Reading secret from KV after AAD redirect

Question

I have installed the new packages that replace the deprecated one Microsoft.Azure.KeyVault 3.0.5
* Microsoft.Identity.Client 4.35.1.0
* Azure.core 1.17.0
* Azure.Identity 1.5.0-beta2 - this one has a supposed fix for return URI issue but it does not work
* Azure.Security.KeyVault.Secrets 4.2.0

With these it is possible to:
* start the app
* ask for the user's AAD credentials
* get the user's security token
* redirect the user from the login page to the call-back page
* register the access to the KV
* when validating the get secret call there is a security check that points to the callers URI not being registered on the App Registration portal, even though it is.

Answer 1

Hi @JamesTran-MSFT ,

I have opened a ticket for Microsoft support and we are trying out some things.
Just to leave you with the replies to some questions:

What request do you use?
I'm using a HTTPS request with a redirect to a public exposed page. This gets the authentication token and asks for a User AAD login in case it hasn't done it yet.
The request is done in the correct format.

What redirect URI do you use when performing the request? The value used to perform the request should match the value of the redirect URI from the app registration from Azure Portal.
I'm using the following redirect https://admin.localtest.me/public/AADSignInCallback.aspx
The redirect works very well.

Please make sure you have the correct Reply address configurations as in both on the application side as well as the correct one registered in the app registration. Also, keep in mind that the address is case sensitive and this can cause some issues.
The URL is exactly the same in both the request and the App Registration->Authentication->Web Redirect URIs page.
I also get the code 200 response and then I redirect from the public page to an internal one, to continue the flow.

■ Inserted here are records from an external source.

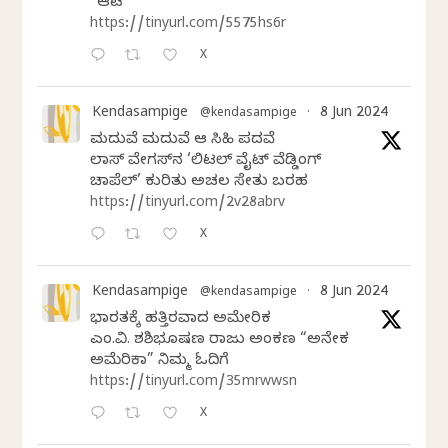
“ಆಟ”
https://tinyurl.com/5575hs6r
X
Kendasampige
8 Jun 2024
@kendasampige
·
ಮದುವೆ ಮದುವೆ ಆ ಸಿಹಿ ಪದವೆ
ಲಾಸ್‌ ವೇಗಸ್‌ನ ‘ಲಿಟಲ್ ವೈಟ್ ವೆಡ್ಡಿಂಗ್
ಚಾಪೆಲ್’ ಕುರಿತು ಅಚಲ ಸೇತು ಬರಹ
https://tinyurl.com/2v28abrv
X
Kendasampige
8 Jun 2024
@kendasampige
·
ಭಾರತಕ್ಕೆ ಹತ್ತಿರವಾದ ಅಮೇರಿಕ
ಎಂ.ವಿ. ಶಶಿಭೂಷಣ ರಾಜು ಅಂಕಣ “ಅನೇಕ
ಅಮೆರಿಕಾ” ನಿಮ್ಮ ಓದಿಗೆ
https://tinyurl.com/35mrwwsn
X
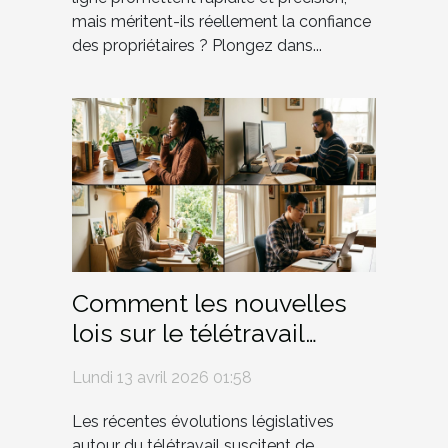
mais méritent-ils réellement la confiance
des propriétaires ? Plongez dans...
Comment les nouvelles
lois sur le télétravail
influencent-elles les
Lundi 13 avril 2026 01:58
droits des employés ?
Les récentes évolutions législatives
autour du télétravail suscitent de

The issue is in the actual call to get the KV secret value even though the error points to URL

Original exception: AADSTS500112: The reply address 'https://replyUrlNotSet' does not match the reply address 'https://default.localtest.me/WebFormsKeyVault/SignInCallback' provided when requesting Authorization code.

I'm using the Azure.Security.KeyVault.Secrets.SecretClient.GetSecret("SecretName" request to get the secret value from a KV. (Assembly Azure.Security.KeyVault.Secrets, Version=4.2.0.0)
When we execute the GetSecret I get the error.

I have installed the Azure.Identty (version 1.5.0-beta.2) so I can specify the URL the following way:

var credentials = new AuthorizationCodeCredential(
TenantId
, ClientId
, ClientSecret
, code
, new AuthorizationCodeCredentialOptions
{
AuthorityHost = new Uri(Authority),
RedirectUri = new Uri(SignInCallback)
}
);

Where SignInCallback = "https://admin.localtest.me/public/AADSignInCallback.aspx" --> the same one that is on the App Registration

The solution to solve this was found by one of our colleagues Helder Santo, override the 'GetToken' method from AuthorizationCodeCredential Class in order to force the URI value.
And it works

var credentials = new AuthorizationCodeCredentialOverride(
TenantId
, ClientId
, ClientSecret
, code
, new AuthorizationCodeCredentialOptions // This is the new adition
{
AuthorityHost = new Uri(Authority),
RedirectUri = new Uri(AADTokenUtils.SignInCallback)
}
);

So far I'm able to get the value from the KV using this workaround.

A new issue has come along when trying to call the KV for the same client without the need for the client to re-login to AAD ?

This is to get values from the KV to fill in some parts of the application that are not on the same page as the authentication, like a Popup to change a KV value for example.